No puedo no pensar que aquella tarde ya se habían labrado las diez espadas, ya se estaba tejiendo la jaula que contendría la cabeza del tirano, ya estaban vivos los caballos que después se enfrentaron a las serpientes, ya estaba Inés de Atienza llorando a su hombre, muerto en un duelo de honor, ya un millar de canoas llenas de indios venía remontando los ríos del este, y ya un lugar de la selva, cerca del sitio donde el gran río tiene dos colores, había sido señalado por dioses sin nombre para ser el sepulcro sin lápida de los amantes.
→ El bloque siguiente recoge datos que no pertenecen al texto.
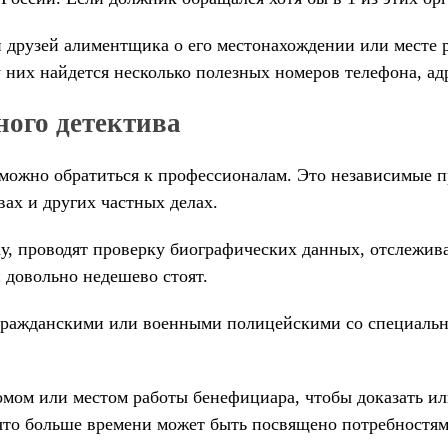
 друзей алиментщика о его местонахождении или месте р
 них найдется несколько полезных номеров телефона, адр
ного детектива
можно обратиться к профессионалам. Это независимые 
ах и других частных делах.
у, проводят проверку биографических данных, отслежи
 довольно недешево стоят.
ражданскими или военными полицейскими со специальной 
омом или местом работы бенефициара, чтобы доказать и
, что больше времени может быть посвящено потребностя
Pero el futuro es mudo y sin rostro, aunque esté a pocos pasos de distancia. Nada de esto presentimos en las playas de Panamá, viendo llegar el barco que nos llevaría al Perú, oyendo el grito de los alcatraces sobre ese mar que se apagaba en rojo. La larga espera había terminado. Mientras ascendíamos por la escalerilla del barco, sin que Ursúa ni yo lo advirtiéramos, se fue formando sobre el cielo del sur, cada vez más oscuro, todavía ilegible, el signo de nuestra derrota, y entonces recordé otras palabras de Teofrastus, que luego ante el peligro fueron más poderosas que espadas.
“Es eso que has dejado lo que persigues, si quieres saber lo que eres, tendrás que preguntárselo a las piedras y al agua, si quieres descifrar el idioma en que hablan los brujos de tus sueños, interroga las fábulas que te contaron la primera noche ante el fuego. Porque no hay río que no sea tu sangre, no hay selva que no esté en tus entrañas, no hay viento que no sea secretamente tu voz y no hay estrellas que no sean misteriosamente tus ojos. Dondequiera que vayas llevarás esas viejas preguntas, nada encontrarás en tus viajes que no estuviera desde siempre contigo, y cuando te enfrentes con las cosas más desconocidas, descubrirás que fueron ellas quienes arrullaron tu infancia”.